-- Supplied data --
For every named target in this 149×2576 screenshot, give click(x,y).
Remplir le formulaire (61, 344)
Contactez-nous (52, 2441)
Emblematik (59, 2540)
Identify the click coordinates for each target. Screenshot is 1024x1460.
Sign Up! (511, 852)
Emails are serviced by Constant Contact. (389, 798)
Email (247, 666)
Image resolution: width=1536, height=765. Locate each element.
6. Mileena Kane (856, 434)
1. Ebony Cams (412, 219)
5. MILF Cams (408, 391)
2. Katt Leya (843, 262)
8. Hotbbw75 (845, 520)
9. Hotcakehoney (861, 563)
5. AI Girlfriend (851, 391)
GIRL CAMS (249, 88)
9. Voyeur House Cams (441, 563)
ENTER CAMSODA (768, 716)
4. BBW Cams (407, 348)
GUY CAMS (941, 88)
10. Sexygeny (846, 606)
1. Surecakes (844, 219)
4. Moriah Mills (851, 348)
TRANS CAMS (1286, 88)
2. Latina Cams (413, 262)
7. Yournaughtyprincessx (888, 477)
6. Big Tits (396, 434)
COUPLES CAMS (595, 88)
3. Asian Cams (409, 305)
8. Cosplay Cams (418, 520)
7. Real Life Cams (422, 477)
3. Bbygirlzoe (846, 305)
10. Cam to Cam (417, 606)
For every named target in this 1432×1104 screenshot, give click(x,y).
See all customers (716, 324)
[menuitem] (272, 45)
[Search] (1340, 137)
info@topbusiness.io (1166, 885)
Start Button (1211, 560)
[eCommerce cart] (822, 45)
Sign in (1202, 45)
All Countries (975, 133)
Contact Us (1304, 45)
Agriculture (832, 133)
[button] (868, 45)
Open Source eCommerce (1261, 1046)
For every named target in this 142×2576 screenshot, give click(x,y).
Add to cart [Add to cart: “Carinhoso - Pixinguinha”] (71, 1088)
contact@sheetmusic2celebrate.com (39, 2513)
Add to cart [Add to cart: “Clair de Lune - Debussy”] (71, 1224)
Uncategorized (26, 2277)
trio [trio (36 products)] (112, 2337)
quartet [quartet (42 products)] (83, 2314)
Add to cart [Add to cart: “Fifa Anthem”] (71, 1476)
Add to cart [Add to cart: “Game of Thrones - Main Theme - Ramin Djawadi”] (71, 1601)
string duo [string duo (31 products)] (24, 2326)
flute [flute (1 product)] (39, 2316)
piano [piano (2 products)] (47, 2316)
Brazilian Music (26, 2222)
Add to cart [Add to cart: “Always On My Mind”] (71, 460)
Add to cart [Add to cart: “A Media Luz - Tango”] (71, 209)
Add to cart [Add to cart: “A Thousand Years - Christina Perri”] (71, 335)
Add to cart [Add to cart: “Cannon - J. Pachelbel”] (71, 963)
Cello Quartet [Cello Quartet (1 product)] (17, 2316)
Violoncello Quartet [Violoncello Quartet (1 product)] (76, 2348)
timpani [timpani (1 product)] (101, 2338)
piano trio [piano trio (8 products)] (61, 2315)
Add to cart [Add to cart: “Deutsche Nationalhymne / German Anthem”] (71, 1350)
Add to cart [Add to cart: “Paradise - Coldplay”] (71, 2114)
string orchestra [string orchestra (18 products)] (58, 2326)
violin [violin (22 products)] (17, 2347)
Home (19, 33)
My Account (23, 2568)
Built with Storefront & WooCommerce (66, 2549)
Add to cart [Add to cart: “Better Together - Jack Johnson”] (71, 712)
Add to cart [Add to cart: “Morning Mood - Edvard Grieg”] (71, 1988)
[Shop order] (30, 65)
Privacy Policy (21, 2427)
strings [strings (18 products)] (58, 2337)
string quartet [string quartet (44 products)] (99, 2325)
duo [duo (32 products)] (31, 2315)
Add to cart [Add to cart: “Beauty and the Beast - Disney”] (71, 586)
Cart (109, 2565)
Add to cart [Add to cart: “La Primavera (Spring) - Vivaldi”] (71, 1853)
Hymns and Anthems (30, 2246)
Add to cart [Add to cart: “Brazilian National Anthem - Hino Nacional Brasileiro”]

-- What the exercise asks --
Please reproduce every record shown above, exactly as written.

-- Written answer --
For every named target in this 149×2576 screenshot, give click(x,y).
Remplir le formulaire (61, 344)
Contactez-nous (52, 2441)
Emblematik (59, 2540)
Identify the click coordinates for each target. Screenshot is 1024x1460.
Sign Up! (511, 852)
Emails are serviced by Constant Contact. (389, 798)
Email (247, 666)
Image resolution: width=1536, height=765. Locate each element.
6. Mileena Kane (856, 434)
1. Ebony Cams (412, 219)
5. MILF Cams (408, 391)
2. Katt Leya (843, 262)
8. Hotbbw75 (845, 520)
9. Hotcakehoney (861, 563)
5. AI Girlfriend (851, 391)
GIRL CAMS (249, 88)
9. Voyeur House Cams (441, 563)
ENTER CAMSODA (768, 716)
4. BBW Cams (407, 348)
GUY CAMS (941, 88)
10. Sexygeny (846, 606)
1. Surecakes (844, 219)
4. Moriah Mills (851, 348)
TRANS CAMS (1286, 88)
2. Latina Cams (413, 262)
7. Yournaughtyprincessx (888, 477)
6. Big Tits (396, 434)
COUPLES CAMS (595, 88)
3. Asian Cams (409, 305)
8. Cosplay Cams (418, 520)
7. Real Life Cams (422, 477)
3. Bbygirlzoe (846, 305)
10. Cam to Cam (417, 606)
For every named target in this 1432×1104 screenshot, give click(x,y).
See all customers (716, 324)
[menuitem] (272, 45)
[Search] (1340, 137)
info@topbusiness.io (1166, 885)
Start Button (1211, 560)
[eCommerce cart] (822, 45)
Sign in (1202, 45)
All Countries (975, 133)
Contact Us (1304, 45)
Agriculture (832, 133)
[button] (868, 45)
Open Source eCommerce (1261, 1046)
For every named target in this 142×2576 screenshot, give click(x,y).
Add to cart [Add to cart: “Carinhoso - Pixinguinha”] (71, 1088)
contact@sheetmusic2celebrate.com (39, 2513)
Add to cart [Add to cart: “Clair de Lune - Debussy”] (71, 1224)
Uncategorized (26, 2277)
trio [trio (36 products)] (112, 2337)
quartet [quartet (42 products)] (83, 2314)
Add to cart [Add to cart: “Fifa Anthem”] (71, 1476)
Add to cart [Add to cart: “Game of Thrones - Main Theme - Ramin Djawadi”] (71, 1601)
string duo [string duo (31 products)] (24, 2326)
flute [flute (1 product)] (39, 2316)
piano [piano (2 products)] (47, 2316)
Brazilian Music (26, 2222)
Add to cart [Add to cart: “Always On My Mind”] (71, 460)
Add to cart [Add to cart: “A Media Luz - Tango”] (71, 209)
Add to cart [Add to cart: “A Thousand Years - Christina Perri”] (71, 335)
Add to cart [Add to cart: “Cannon - J. Pachelbel”] (71, 963)
Cello Quartet [Cello Quartet (1 product)] (17, 2316)
Violoncello Quartet [Violoncello Quartet (1 product)] (76, 2348)
timpani [timpani (1 product)] (101, 2338)
piano trio [piano trio (8 products)] (61, 2315)
Add to cart [Add to cart: “Deutsche Nationalhymne / German Anthem”] (71, 1350)
Add to cart [Add to cart: “Paradise - Coldplay”] (71, 2114)
string orchestra [string orchestra (18 products)] (58, 2326)
violin [violin (22 products)] (17, 2347)
Home (19, 33)
My Account (23, 2568)
Built with Storefront & WooCommerce (66, 2549)
Add to cart [Add to cart: “Better Together - Jack Johnson”] (71, 712)
Add to cart [Add to cart: “Morning Mood - Edvard Grieg”] (71, 1988)
[Shop order] (30, 65)
Privacy Policy (21, 2427)
strings [strings (18 products)] (58, 2337)
string quartet [string quartet (44 products)] (99, 2325)
duo [duo (32 products)] (31, 2315)
Add to cart [Add to cart: “Beauty and the Beast - Disney”] (71, 586)
Cart (109, 2565)
Add to cart [Add to cart: “La Primavera (Spring) - Vivaldi”] (71, 1853)
Hymns and Anthems (30, 2246)
Add to cart [Add to cart: “Brazilian National Anthem - Hino Nacional Brasileiro”]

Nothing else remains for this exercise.